Staff-Level Feedback & Practice Plan (Distributed Cache)

This note turns a real interview-style evaluation into a checklist + drills you can reuse.

1) The Feedback (verbatim, condensed)

Summary: Strong Senior. For Staff, show more proactive system-wide bottleneck detection, tighter terminology, and deeper node-level internals.

Key gaps called out:

Back-of-envelope first: Capacity/scale math (e.g., 50TB → hundreds of nodes) should drive the architecture up front.
Concurrency internals: Strict LRU + doubly-linked list lock contention is a classic trap.
Terminology precision: Don’t say leaderless while describing a primary/replica write path.
Stampede mechanics: Refresh-ahead alone isn’t the most robust protection; request coalescing (singleflight) should show up early.

2) What “Staff Ownership” Looks Like in System Design

Use this as an internal script during the interview:

A. Start with the forcing functions (numbers)

You should be able to say within the first 5–10 minutes:

Data size: $\text{Total bytes} = \text{items} \times \text{avg item size}$ (+ overhead)
Working set: what fraction must be “hot” in cache?
Node count (rough):

\[N \approx \frac{\text{Total data} \times (1 + \text{replication factor})}{\text{usable RAM per node} \times \text{target utilization}}\]

QPS per node:

\[\text{QPS/node} \approx \frac{\text{Total QPS}}{N \times \text{hit fraction}} \quad (\text{rough; validate later})\]

Staff signal: you do this before you pick LB vs smart-client vs proxy.

B. Name the top bottlenecks proactively

For a distributed cache, you can usually call these early:

Coordinator bottleneck (if routing/membership goes through a single tier)
Hot keys / skew (p99 latency + CPU saturation)
Eviction/TTL overhead (metadata contention at high concurrency)
Rebalance blast radius (network + DB load spikes)
Stampede/dogpile (downstream collapse)

C. Keep a “control plane vs data plane” split

Data plane: GET/SET path, latency budget, tail behavior.
Control plane: membership, topology epochs, rebalancing, tooling.

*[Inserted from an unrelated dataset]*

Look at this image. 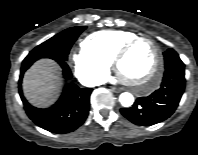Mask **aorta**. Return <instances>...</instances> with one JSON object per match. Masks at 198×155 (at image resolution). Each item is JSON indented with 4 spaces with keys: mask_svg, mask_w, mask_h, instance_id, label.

This prevents mixing ideas like “ZooKeeper is on the request path”.

3) Terminology Cheat Sheet (use exact words)

Primary/Replica (Redis-style)

Write path: client writes primary; primary replicates to replicas.
Consistency: depends on sync/async replication; reads may be stale.
Failover: elect/promote a new primary.

Leaderless / Quorum (Dynamo-style)

Write path: client writes to $W$ replicas; read from $R$ replicas.
Consistency: tunable via $R/W/N$; handles partitions differently.
Conflict resolution: versions/vector clocks/LWW, read-repair.

Rule: Don’t say “leaderless” unless you mean quorum writes/reads.

4) Node Internals: The “LRU Lock” Trap and Better Defaults

The trap

A strict LRU often implies:

Hash map lookup
Then mutate a shared doubly-linked list (move-to-front)

At high concurrency this can become a global write lock and dominate CPU.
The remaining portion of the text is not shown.